Enfin, dans le domaine « santé environnement », nous souhaitons renforcer les dispositifs de surveillance : c'est un axe prioritaire du contrat d'objectifs et de performance (COP) signé avec Santé publique France et l'ANSES pour la période 2018-2022, qui va permettre le maintien d'un niveau d'intervention élevé de ces deux agences dans le champ de la surveillance sanitaire. Nous pensons renforcer l'activité des registres, grâce à une surveillance effectuée via des canaux numériques et des canaux de remontée d'information mutualisés – un nouveau dispositif rendu possible par la modernisation des outils de surveillance et de veille sanitaire, qui nous permet d'être encore plus réactifs.

On déplore souvent le retard dans la prise en compte de certains risques sanitaires en évoquant des cas anciens, comme l'a fait Jean-Louis Touraine en parlant du Distilbène – une affaire qui date des années 1960. Or, nous avons beaucoup progressé et disposons désormais d'un réseau de surveillance fiable et très performant, notamment en matière de surveillance des risques alimentaires, avec les centres nationaux de référence des bactéries et des champignons. Fin 2017, c'est ce qui a permis à Santé publique France de lancer l'alerte sur la salmonelle dans les laits infantiles : en 24 heures, les renseignements donnés par les centres de référence nous ont permis de remonter jusqu'à l'origine de la contamination des nouveau-nés, en l'occurrence une usine Lactalis, et de prévenir la direction générale de la concurrence, de la consommation et de la répression des fraudes (DGCCRF), le ministère de l'agriculture et le ministère de l'économie. J'insiste sur le fait que très peu de pays auraient été capables de faire la même chose en si peu de temps : nous ne devons donc pas juger trop sévèrement notre capacité à repérer des signaux sanitaires.

Pour ce qui est de la recherche en santé environnement, il nous faut mobiliser tous les organismes de recherche. Au-delà du CNRS, de l'INSERM, de l'ANSES, nous avons besoin de toutes les alliances, que ce soit en sciences humaines et sociales – avec l'alliance Athéna – ou en sciences de l'environnement – avec l'Alliance nationale de recherche pour l'environnement (AllEnvi). Au sujet du chlordécone en Guadeloupe et à la Martinique, nous avons organisé un colloque scientifique réunissant les trois alliances de recherche, mais aussi l'ensemble des présidents et des directeurs des organismes d'expertise que sont l'INCa, l'ANSES et Santé publique France, qui sont intervenus auprès de la population pour mieux l'informer. Nous avons évidemment l'intention de promouvoir ce type de colloques, car nous avons besoin d'expertises croisées pour améliorer notre connaissance sur les risques environnementaux.

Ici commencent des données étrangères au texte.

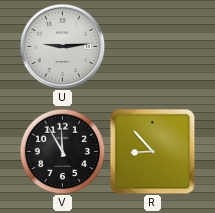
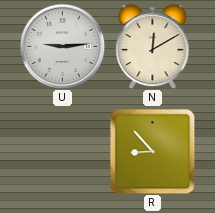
N: none -> 12:10
V: 11:55 -> none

M. Door m'a interrogée sur la baisse de 9 millions d'euros de crédits du pilotage de la politique de santé publique. En fait, cette baisse porte exclusivement sur les crédits liés aux actions de contentieux et, du fait d'un report d'environ 30 millions d'euros des crédits de 2018 sur 2019, nous aurons plutôt un accroissement des crédits destinés au pilotage – il n'y a donc aucune inquiétude à avoir sur ce point.

M. Christophe, M. Touraine et M. Door m'ont également questionnée sur l'AME. Comme je l'ai dit, la prévision annuelle des dépenses sur ce point est complexe. L'évolution de la population concernée dépend évidemment des flux migratoires, mais aussi du statut des personnes, puisque les réfugiés et les demandeurs d'asile dont la demande est en cours d'instruction bénéficient de la protection universelle maladie (PUMA). Le montant des dépenses au titre de 2017 a été légèrement dépassé – de 37 millions d'euros. Pour 2018, nous anticipons un besoin de crédits complémentaires de l'ordre de 22 millions d'euros pour l'AME de droit commun, sur un total en loi de finances initiale de 2018 de 840 millions d'euros. Il ne s'agit pas d'une sous-budgétisation à proprement parler, puisque cela ne représente qu'un écart de moins de 2,5 % de la dépense budgétée sur une population très difficile à évaluer.

En 2019, le montant des crédits pour l'AME de droit commun sera porté à 893 millions d'euros, ce qui représente une hausse de 6,3 % prenant en compte une hypothèse d'évolution des effectifs de 4,6 %. Cela dit, je tiens à rappeler que nous sommes très attentifs aux conditions de délivrance, et que nous sommes en train de cadrer le dispositif en centralisant les demandes sur trois caisses primaires d'assurance maladie (CPAM), à savoir Paris, Marseille et Bobigny. L'augmentation des taux de contrôle nous permettra d'avoir une meilleure lisibilité sur les publics concernés et nous sommes, comme vous, convaincus que la régulation de ces dépenses passe par une meilleure efficience de la gestion, mais aussi par un renforcement des contrôles.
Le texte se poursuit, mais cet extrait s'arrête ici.